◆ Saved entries
╔══
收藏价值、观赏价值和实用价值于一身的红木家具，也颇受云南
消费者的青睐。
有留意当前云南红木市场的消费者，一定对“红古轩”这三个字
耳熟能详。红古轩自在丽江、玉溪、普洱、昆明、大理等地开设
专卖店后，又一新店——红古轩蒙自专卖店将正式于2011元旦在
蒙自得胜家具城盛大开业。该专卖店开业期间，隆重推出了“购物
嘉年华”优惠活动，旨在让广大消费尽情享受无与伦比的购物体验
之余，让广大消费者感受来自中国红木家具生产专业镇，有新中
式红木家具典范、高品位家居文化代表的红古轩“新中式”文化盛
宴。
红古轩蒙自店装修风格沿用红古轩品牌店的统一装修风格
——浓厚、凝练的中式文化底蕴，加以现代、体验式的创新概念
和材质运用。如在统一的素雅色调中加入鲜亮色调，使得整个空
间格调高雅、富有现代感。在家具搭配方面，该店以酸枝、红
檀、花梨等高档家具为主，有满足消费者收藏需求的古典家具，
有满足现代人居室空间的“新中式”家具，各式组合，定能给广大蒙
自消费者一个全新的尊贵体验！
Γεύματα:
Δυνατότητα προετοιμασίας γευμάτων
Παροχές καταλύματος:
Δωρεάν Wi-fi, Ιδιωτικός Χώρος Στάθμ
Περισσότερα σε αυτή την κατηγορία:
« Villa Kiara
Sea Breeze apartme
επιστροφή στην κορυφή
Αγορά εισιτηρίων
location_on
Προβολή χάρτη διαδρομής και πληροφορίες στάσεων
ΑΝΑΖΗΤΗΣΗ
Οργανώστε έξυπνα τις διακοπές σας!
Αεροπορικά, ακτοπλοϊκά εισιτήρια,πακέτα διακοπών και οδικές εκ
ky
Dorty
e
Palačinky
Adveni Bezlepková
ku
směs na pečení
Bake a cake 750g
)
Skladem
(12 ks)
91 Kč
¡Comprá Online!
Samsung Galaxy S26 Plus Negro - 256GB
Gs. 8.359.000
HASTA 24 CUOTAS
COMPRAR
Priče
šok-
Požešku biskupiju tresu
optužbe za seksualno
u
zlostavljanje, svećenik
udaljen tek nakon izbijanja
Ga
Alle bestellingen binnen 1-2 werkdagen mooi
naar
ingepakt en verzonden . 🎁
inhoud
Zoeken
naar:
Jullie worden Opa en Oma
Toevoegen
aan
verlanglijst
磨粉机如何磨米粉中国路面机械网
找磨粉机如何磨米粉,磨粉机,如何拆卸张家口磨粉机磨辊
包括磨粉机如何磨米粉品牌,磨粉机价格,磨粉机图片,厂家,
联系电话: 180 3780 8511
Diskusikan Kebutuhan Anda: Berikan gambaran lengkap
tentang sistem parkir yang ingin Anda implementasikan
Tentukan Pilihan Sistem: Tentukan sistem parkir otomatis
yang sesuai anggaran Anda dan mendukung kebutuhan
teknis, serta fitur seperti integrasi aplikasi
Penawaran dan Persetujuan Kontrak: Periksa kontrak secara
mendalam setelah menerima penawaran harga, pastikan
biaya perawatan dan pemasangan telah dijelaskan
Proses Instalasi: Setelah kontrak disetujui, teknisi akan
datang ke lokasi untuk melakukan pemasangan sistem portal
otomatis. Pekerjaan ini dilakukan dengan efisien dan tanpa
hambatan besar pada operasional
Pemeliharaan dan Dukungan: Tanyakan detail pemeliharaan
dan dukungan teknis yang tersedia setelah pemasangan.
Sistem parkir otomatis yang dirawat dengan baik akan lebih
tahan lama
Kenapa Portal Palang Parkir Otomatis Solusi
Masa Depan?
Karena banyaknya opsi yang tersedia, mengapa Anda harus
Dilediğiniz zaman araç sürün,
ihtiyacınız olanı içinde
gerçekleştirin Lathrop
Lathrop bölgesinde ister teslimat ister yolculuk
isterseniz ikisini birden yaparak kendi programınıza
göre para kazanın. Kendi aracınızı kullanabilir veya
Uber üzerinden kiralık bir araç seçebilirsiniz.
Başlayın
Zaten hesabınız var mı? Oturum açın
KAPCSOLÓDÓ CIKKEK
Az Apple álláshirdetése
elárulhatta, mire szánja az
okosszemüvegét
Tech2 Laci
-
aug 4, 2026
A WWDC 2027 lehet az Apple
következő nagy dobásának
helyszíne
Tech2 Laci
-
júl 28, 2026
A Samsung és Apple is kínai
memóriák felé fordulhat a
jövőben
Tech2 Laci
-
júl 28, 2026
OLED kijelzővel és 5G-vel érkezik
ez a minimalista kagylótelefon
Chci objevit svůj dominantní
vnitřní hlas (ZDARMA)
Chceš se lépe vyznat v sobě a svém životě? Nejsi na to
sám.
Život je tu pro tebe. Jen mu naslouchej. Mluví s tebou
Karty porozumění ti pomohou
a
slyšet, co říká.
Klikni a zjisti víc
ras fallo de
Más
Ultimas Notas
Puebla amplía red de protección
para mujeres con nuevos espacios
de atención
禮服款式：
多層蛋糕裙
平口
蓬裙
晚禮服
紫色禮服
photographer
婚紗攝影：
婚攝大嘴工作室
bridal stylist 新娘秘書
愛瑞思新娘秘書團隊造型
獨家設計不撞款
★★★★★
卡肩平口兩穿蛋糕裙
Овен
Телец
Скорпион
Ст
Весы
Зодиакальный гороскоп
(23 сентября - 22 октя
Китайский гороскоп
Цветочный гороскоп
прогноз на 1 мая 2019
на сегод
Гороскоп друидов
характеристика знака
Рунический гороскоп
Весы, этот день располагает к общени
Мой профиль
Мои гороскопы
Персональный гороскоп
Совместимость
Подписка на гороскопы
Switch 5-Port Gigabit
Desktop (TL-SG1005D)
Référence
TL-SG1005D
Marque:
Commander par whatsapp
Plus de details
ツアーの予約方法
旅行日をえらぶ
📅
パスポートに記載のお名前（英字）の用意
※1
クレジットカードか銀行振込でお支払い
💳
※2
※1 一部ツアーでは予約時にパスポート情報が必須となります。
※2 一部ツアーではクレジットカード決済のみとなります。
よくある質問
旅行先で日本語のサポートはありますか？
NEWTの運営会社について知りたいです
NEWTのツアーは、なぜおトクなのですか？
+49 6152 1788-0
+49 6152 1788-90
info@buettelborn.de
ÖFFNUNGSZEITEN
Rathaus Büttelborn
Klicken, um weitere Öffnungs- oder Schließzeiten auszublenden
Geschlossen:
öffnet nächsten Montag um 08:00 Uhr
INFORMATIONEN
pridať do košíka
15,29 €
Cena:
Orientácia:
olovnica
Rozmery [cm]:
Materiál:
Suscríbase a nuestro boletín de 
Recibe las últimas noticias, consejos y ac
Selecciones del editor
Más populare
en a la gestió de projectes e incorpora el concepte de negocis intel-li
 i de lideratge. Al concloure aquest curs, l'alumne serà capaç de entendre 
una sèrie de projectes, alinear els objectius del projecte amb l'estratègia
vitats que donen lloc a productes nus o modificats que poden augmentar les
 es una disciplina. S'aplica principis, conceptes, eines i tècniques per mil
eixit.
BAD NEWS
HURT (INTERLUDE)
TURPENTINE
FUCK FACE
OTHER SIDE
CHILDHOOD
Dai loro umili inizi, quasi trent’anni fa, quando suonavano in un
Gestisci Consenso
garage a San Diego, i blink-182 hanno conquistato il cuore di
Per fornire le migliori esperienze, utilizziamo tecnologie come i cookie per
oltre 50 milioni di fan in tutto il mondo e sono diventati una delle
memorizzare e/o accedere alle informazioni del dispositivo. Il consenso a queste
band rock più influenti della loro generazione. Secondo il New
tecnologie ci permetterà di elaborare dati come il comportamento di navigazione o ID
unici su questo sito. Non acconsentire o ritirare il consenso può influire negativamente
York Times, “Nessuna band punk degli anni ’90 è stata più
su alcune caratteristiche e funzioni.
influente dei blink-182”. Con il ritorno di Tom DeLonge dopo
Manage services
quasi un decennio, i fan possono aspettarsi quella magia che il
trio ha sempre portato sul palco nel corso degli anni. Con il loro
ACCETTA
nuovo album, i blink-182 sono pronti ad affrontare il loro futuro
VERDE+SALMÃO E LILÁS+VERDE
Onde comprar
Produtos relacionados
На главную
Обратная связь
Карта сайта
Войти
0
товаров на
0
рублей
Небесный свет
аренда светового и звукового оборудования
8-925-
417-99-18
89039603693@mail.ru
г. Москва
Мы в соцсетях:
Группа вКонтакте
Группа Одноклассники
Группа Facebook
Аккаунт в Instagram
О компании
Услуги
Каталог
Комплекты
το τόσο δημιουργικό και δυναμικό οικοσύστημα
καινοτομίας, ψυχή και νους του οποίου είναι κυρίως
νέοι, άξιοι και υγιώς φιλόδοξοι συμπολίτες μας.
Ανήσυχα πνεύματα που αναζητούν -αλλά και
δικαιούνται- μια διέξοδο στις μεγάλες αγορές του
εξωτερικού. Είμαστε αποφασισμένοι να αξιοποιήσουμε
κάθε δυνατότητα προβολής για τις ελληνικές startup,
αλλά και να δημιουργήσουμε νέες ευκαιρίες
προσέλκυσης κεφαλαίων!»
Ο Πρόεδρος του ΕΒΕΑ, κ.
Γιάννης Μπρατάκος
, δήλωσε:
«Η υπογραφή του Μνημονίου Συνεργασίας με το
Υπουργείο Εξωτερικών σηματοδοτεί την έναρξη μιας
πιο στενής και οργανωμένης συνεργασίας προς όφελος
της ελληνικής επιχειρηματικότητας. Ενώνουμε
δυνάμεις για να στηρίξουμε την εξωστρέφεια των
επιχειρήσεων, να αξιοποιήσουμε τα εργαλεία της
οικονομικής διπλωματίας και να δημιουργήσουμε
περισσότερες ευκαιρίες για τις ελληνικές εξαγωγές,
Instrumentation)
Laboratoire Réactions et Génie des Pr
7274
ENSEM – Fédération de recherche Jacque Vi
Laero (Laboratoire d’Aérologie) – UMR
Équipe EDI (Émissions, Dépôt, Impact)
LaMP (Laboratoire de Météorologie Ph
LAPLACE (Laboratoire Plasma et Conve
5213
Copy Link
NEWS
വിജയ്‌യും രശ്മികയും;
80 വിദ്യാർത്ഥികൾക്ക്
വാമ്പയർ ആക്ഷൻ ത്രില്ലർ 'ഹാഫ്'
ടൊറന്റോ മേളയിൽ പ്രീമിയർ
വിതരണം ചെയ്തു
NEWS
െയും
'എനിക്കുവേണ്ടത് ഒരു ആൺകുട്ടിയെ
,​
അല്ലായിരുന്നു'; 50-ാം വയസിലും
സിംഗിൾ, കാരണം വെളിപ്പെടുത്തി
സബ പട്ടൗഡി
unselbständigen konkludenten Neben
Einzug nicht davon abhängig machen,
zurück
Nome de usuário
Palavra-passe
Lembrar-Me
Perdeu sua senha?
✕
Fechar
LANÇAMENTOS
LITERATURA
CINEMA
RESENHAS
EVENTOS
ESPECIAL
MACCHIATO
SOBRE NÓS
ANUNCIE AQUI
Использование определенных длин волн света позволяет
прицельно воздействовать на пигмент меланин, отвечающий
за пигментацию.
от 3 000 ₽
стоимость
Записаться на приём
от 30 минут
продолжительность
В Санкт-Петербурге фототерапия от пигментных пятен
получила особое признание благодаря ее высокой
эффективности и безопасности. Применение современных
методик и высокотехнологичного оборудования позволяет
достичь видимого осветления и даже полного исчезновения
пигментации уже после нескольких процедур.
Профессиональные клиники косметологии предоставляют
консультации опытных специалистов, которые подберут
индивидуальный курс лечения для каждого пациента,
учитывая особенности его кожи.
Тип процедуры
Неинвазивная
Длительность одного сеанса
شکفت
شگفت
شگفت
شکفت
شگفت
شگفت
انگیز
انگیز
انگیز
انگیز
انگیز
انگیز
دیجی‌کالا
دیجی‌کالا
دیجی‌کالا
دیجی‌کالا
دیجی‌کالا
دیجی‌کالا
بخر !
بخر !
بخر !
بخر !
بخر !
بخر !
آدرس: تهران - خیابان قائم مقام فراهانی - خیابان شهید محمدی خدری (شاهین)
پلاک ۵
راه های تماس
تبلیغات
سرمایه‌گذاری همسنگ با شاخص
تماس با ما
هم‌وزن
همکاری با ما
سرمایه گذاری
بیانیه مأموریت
╚══
Above are the entries. Quote exactly the lines from the one bearing "找磨粉机如何磨米粉,磨粉机,如何拆卸张家口磨粉机磨辊" through the one bearing "mendalam setelah menerima".

◆ Response to the exercise
找磨粉机如何磨米粉,磨粉机,如何拆卸张家口磨粉机磨辊
包括磨粉机如何磨米粉品牌,磨粉机价格,磨粉机图片,厂家,
联系电话: 180 3780 8511
Diskusikan Kebutuhan Anda: Berikan gambaran lengkap
tentang sistem parkir yang ingin Anda implementasikan
Tentukan Pilihan Sistem: Tentukan sistem parkir otomatis
yang sesuai anggaran Anda dan mendukung kebutuhan
teknis, serta fitur seperti integrasi aplikasi
Penawaran dan Persetujuan Kontrak: Periksa kontrak secara
mendalam setelah menerima penawaran harga, pastikan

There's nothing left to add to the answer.